Try as we might to avoid using curse words, they tend to sneak into our everyday vocabularies — and that especially rings true once you have kids. Sometimes an under-the-breath "sh*t" or whispered "f*ck this" can do volumes for relieving the many stresses of parenting. To honor all the mamas out there who aren't afraid to let the F-bombs fly every now and then, we've tracked down the most badass kitchen gifts that prominently feature swear words. From vulgar vintage teacups and obscene dish towels to explicit spoons and profane wine glasses, these items are sure to make any potty-mouthed mom say, "F*ck yes, my kitchen needed this!"
Using this "B*tches Get Stuff Done" Oven Mitt ($14) is sure to fill any mom with a sense of girl power.
Nothing says "dinner is served, b*tches" like this spot-on "I F*cking Hate Cooking" Ceramic Serving Platter ($26).
The "F*ck Off" Mug ($14-17) is a must-have for antimorning mamas.

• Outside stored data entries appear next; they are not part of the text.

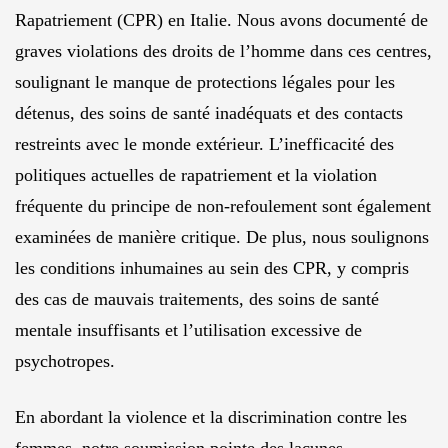
Rapatriement (CPR) en Italie. Nous avons documenté de
graves violations des droits de l’homme dans ces centres,
soulignant le manque de protections légales pour les
détenus, des soins de santé inadéquats et des contacts
restreints avec le monde extérieur. L’inefficacité des
politiques actuelles de rapatriement et la violation
fréquente du principe de non-refoulement sont également
examinées de manière critique. De plus, nous soulignons
les conditions inhumaines au sein des CPR, y compris
des cas de mauvais traitements, des soins de santé
mentale insuffisants et l’utilisation excessive de
psychotropes.
En abordant la violence et la discrimination contre les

This "Droppin' a New Recipe on Your Ass" Oven Mitt ($14) is perfect for those evenings when you're shaking things up in the kitchen.
The "Do Not Give a F*ck" Mug ($11-18) may feature pretty fonts and flowers, but it still sends a clear message.

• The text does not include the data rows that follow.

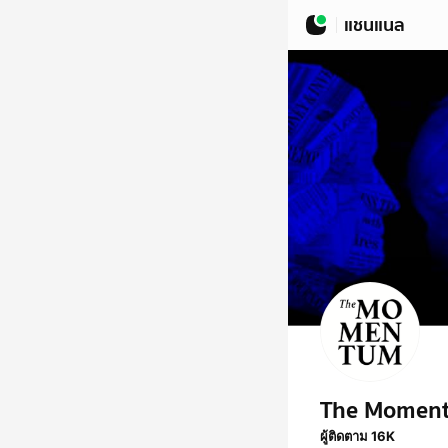
แชนแนล
The Momen
ผู้ติดตาม 16K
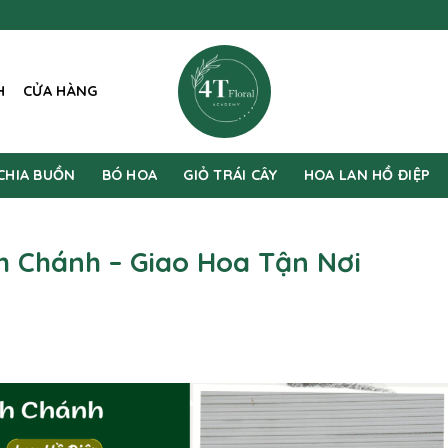
H
CỬA HÀNG
CHIA BUỒN
BÓ HOA
GIỎ TRÁI CÂY
HOA LAN HỒ ĐIỆP
h Chánh – Giao Hoa Tận Nơi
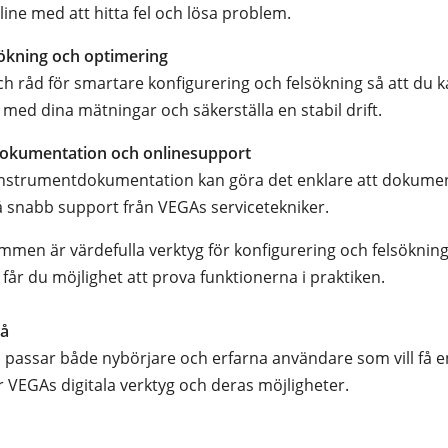
line med att hitta fel och lösa problem.
sökning och optimering
och råd för smartare konfigurering och felsökning så att du 
 med dina mätningar och säkerställa en stabil drift.
okumentation och onlinesupport
 instrumentdokumentation kan göra det enklare att dokumen
å snabb support från VEGAs servicetekniker.
men är värdefulla verktyg för konfigurering och felsöknin
får du möjlighet att prova funktionerna i praktiken.
vå
 passar både nybörjare och erfarna användare som vill få e
r VEGAs digitala verktyg och deras möjligheter.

Keep it real with this "I F*cking Hate Cooking" Ceramic Spoon Rest ($15).
One sip from this pretty "Shut the F*ck Up" Mug ($13-16) and mom will never use another coffee mug again.

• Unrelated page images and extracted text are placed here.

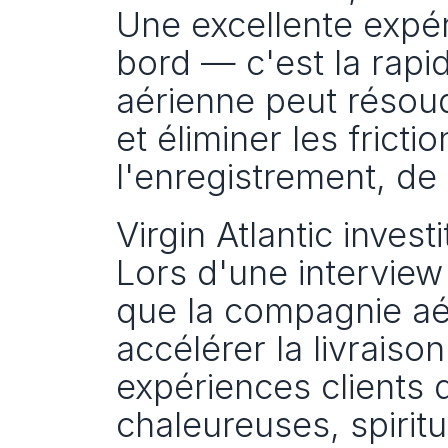
Une excellente expér
bord — c'est la rapi
aérienne peut résoud
et éliminer les fricti
l'enregistrement, de 
Virgin Atlantic invest
Lors d'une interview
que la compagnie aérie
accélérer la livraison
expériences clients q
chaleureuses, spirit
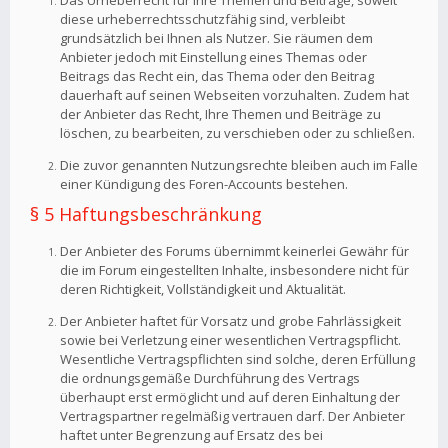
Das Urheberrecht für Ihre Themen und Beiträge, soweit
diese urheberrechtsschutzfähig sind, verbleibt
grundsätzlich bei Ihnen als Nutzer. Sie räumen dem
Anbieter jedoch mit Einstellung eines Themas oder
Beitrags das Recht ein, das Thema oder den Beitrag
dauerhaft auf seinen Webseiten vorzuhalten. Zudem hat
der Anbieter das Recht, Ihre Themen und Beiträge zu
löschen, zu bearbeiten, zu verschieben oder zu schließen.
Die zuvor genannten Nutzungsrechte bleiben auch im Falle
einer Kündigung des Foren-Accounts bestehen.
§ 5 Haftungsbeschränkung
Der Anbieter des Forums übernimmt keinerlei Gewähr für
die im Forum eingestellten Inhalte, insbesondere nicht für
deren Richtigkeit, Vollständigkeit und Aktualität.
Der Anbieter haftet für Vorsatz und grobe Fahrlässigkeit
sowie bei Verletzung einer wesentlichen Vertragspflicht.
Wesentliche Vertragspflichten sind solche, deren Erfüllung
die ordnungsgemäße Durchführung des Vertrags
überhaupt erst ermöglicht und auf deren Einhaltung der
Vertragspartner regelmäßig vertrauen darf. Der Anbieter
haftet unter Begrenzung auf Ersatz des bei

We're obsessed with the gold writing on this "Classy as F*ck" Dish Towel ($14).
At just under $10, this "F*ckity F*ck F*ck" Wine Glass ($9) is pretty hard to resist.
This "You're Doing F*cking Great" Woven Dish Towel ($13) will give your mom a boost of encouragement when her homemade dinner is going to sh*t before her very eyes.
These "Don't F*ck Up the Table" Engraved Cork Coasters ($5-32) are also available in a circle shape, if you're not much of a square person.
Unicorns may be a little overdone at this point, but there's no denying that this "Shuh Duh Fuh Cup" Wine Glass ($11) is downright adorable.
This "Having a Major Case of the F*ckits" Mug ($11) makes us say, "Same."
This "F*ck It. Let's Get Takeout" Tea Towel ($9) is a big mood.
This "Eff You See Kay" Spoon ($18) is just censored enough to use in front of younger, oblivious kids.
This light-pink "B*tch" Teacup ($30) is as dainty and classy as can be.
OK seriously, how effin' cute are these "Cheers B*tches" Coasters ($20)?! (Answer: very).
Seasoning your meals just got a whole lot more entertaining, thanks to this "I F*cking Hate Cooking" Salt and Pepper Set ($15).
Calling all coffee-obsessed mamas: this "Caffeinated as F*ck" Spoon ($18) was made for you.
This "Do Epic Sh*t" Upcycled Vintage Plate ($20) is basically your (slightly more profane) everyday reminder to seize the day.
There are tons of different color options for the cursive text on this "F*ck Politeness" Stemless Wine Glass ($13), including lavender, gold glitter, and turquoise.
If your kitchen's always a damn mess, this "Cluster F*ck" Dish Towel ($11) will speak to your soul.
We'd happily eat breakfast, lunch, and dinner from this "I F*cking Hate Cooking" Round Plate ($18).
Does this "F*ck It Let's Order Take Out" Dish Towel ($14) flawlessly sum up your Thursday night mood or what?!
Stirring your cup of java with this "Bad Ass B*tch" Vintage Teaspoon ($18) will help you conquer every morning like a damn queen, no matter how sleep-deprived you may be.
This "F*ck Housework" Teacup ($30) also comes in a pretty blue pattern.
Prefer cooking solo without any nagging interruptions? Then you definitely need this "Get the Hell Out of My Kitchen" Dish Towel ($11).
Use this "This Is F*cking Delicious" Oven Mitt ($14) to safely remove your baked goods from the oven.
We're loving the blue floral pattern of this "Eat Up B*tches" Woven Dish Towel ($13).